June 22nd, 2011 6 comments

Few TV shows ever have so accurately observed the condition of the suburban teenager as The Wonder Years did. One may regard the series, which ran for six seasons (from January 1988 to May 1993), as an exercise in nostalgia. Coming into the middle of a revival that celebrated the 1960s and the beginning of the ’70s, it benefited from fortuitous timing, but as a story of growing up as told by an adult man, the timeframe made perfect sense.

Some may accuse the show of being an apologia for the oppression of nameless bourgeois suburbia, or right-on rhetoric to that effect. Indeed, in the pilot episode the narrator does defend suburban life, arguing that far from being anonymous, suburbia has plenty individual stories to tell. Like that of Kevin Arnold. It may be rose-tintedly nostalgic, it may be middle-class, but it is also profoundly human. Kevin’s stories are not extraordinary; they are universal, at least for those growing up in similar western middle-class circumstances. Imagine the teen embarrassment at having to take a three-year younger girl to a dance where everybody is a head smaller than you, as Kevin has to in one of my favourite episodes.

Fred Savage as Kevin was outstanding. The nuances of his body language were as articulate as his delivery of the scripted lines. Daniel Stern narrates as the adult Kevin, and Savage expresses the inner life exposed in the commentary, with a half-smile here or raised eyebrow there. He was wonderfully understated. And we can recognise the people around him. People much like them existed in our own families or in the circles of our childhood friends. The obnoxious brother Wayne? Know him. Geeky friend Paul? Know him? Grouchy dad Jack? Know him. Kindly mom Norma? Know her. Schoolmate Hobson? Oh dear, yes, I know that son of a bitch too.

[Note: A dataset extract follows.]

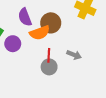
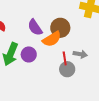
gray arrow: (74, 55) -> (80, 54), moved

I don’t think the female roles are as well realised. Winnie looks like she is going to cry even when she’s full of joy. Nemesis Becky Slater is one-dimensional. Sister Keren too often slides into the realms of caricature. But so does Wayne, even as his obnoxiousness is awesome. The thing is, we are watching these people exclusively through the filter of Kevin’s memories, with all his biases. So Winnie is soft as a melting marshmallow because that’s how Kevin sees her. Keren is an overcompensating hippie because Kevin remembers her that way. And Mrs Arnold might be sexy, for all we know, but Kevin won’t see her like that, so nor shall we.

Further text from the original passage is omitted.